17 Sep 2012, Mr Tarun Pandotra, BioSpectrum
Demand in emerging markets is opening up newer opportunities across various sectors and life sciences companies have several compelling reasons to build their presence in these markets.
Emerging market countries are set to add 1.4 billion people to their middle classes during the next decade and will account for more than 60 percent of global gross domestic product growth between 2010 and 2016. Multi-national companies expect about 70 percent of world growth over the next five years to come from emerging markets. India and China will account for 40 percent of this.
In industries, such as life sciences where scale is important, the potential volume of emerging markets is essential to recover fixed costs and achieve competitive scale. Emerging market multi-nationals are themselves powerhouses of innovation, when it comes to developing new products for, and are beginning to compete strongly in developed markets as well. Western companies would do well to establish a "listening post" in the markets where these new contenders operate.
India is the second most-preferred destination for clinical trials in the emerging markets and seems to be focusing on drug safety management. So far, in India there are approximately 30 pharmacovigilance centers, but this number will touch 100 in the next one year, according to a member of the central government's pharmacovigilance committee.
Indian companies are positioned well to reach the performance bar set by current global players. And in India, this implies partcularly to two groups, the contract research organizations (CROs) and the traditional business process outsourcing organizations (BPOs), which offer pharmacovigilance services.
Companies from the two groups differ in background, scope, scale and global footprint. CROs are well-versed in managing drug development through all stages and have an established history of working with pharmaceutical companies. BPOs are better equipped to handle professional services at a larger scale and breadth. Therefore, they are in much stronger position to ramp up operations if required by global accounts. New business models are fast developing as Indian companies organize themselves to meet clients' operational scale and scope of requirements.
This means pharmacovigilance is expanding in India in a big way now and that this is evident to from several developments. In September 2010, Accenture reportedly partnered with Institute of Clinical Research in India (ICRI) to jointly develop a pharmacovigilance and clinical research program for the Indian market. Accenture had earlier signed a $550 million deal with pharma major Bristol-Mysers Squibb.
Wipro Technologies launched Wipro Clinical Collaboration Portal to reportedly help drug development owners, clinical research organizations and regulators to improve collaboration for multi-region clinical trials.
iGate Clinical Research International, formerly a subsidiary of iGate Corporation, is now considered a premier clinical trial management company. TCS describes itself as a leading clinical research and drug development service provider in India. It serves a range of global pharma firms and has on board healthcare professionals, doctors and PhDs in life sciences and pharmacology.

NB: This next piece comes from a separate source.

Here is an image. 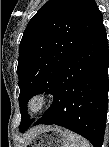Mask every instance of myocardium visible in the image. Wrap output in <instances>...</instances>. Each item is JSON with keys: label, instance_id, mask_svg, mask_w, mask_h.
I'll return each instance as SVG.
<instances>
[{"label": "myocardium", "instance_id": "obj_1", "mask_svg": "<svg viewBox=\"0 0 109 147\" xmlns=\"http://www.w3.org/2000/svg\"><path fill=\"white\" fill-rule=\"evenodd\" d=\"M51 95L48 92H36L27 100V110L37 114L47 107L50 103Z\"/></svg>", "mask_w": 109, "mask_h": 147}]
</instances>
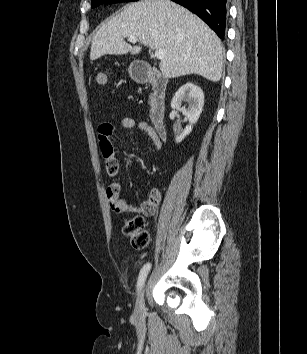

Also, Genpact boasts of over 500 personnel shouldering its clinical data intelligence service and Cognizant has recently become a preferred partner with Novartis and AstraZeneca for data management services. Cognizant's website details clinical research services on offer that range from epidemiology study to forecasting expected volumes of patients for clinical trials. Industry experts say that pharmacovigilance and clinical data management sectors are growing at a feverish pace with some pegging the growth rate at a whopping 100 percent.
Meanwhile, today's zero-tolerance drug safety environment requires pharma and CRO firms to adopt new strategies to quickly identify health safety concerns. They need more progressive thinking and business-IT models to address ever-evolving issues such as new compliance requirements for risk management, pressure to cut drug discovery costs, maintaining uniformity and consistency across global pharmacovigilance processes and integrating safety data from disparate sources
Approaching pharmacovigilance as an enterprise-wide business strategy is still not the norm but is quickly becoming so. Life science companies that embrace this shift will be able to meet near-term demands for drug safety assurances from a range of global stakeholders. Most approved products are subjected to risk mitigation plans of some sort.
Simultaneously, life sciences companies are staking out a competitive advantage in the form of more and better data used intelligently to help evaluate and direct future clinical development and for post-marketing evaluation of comparator products. The net impact will be that life sciences companies will be in a better position to deliver the higher quality, lower cost products that the market requires and deliver ultimately better quality of life to the patients.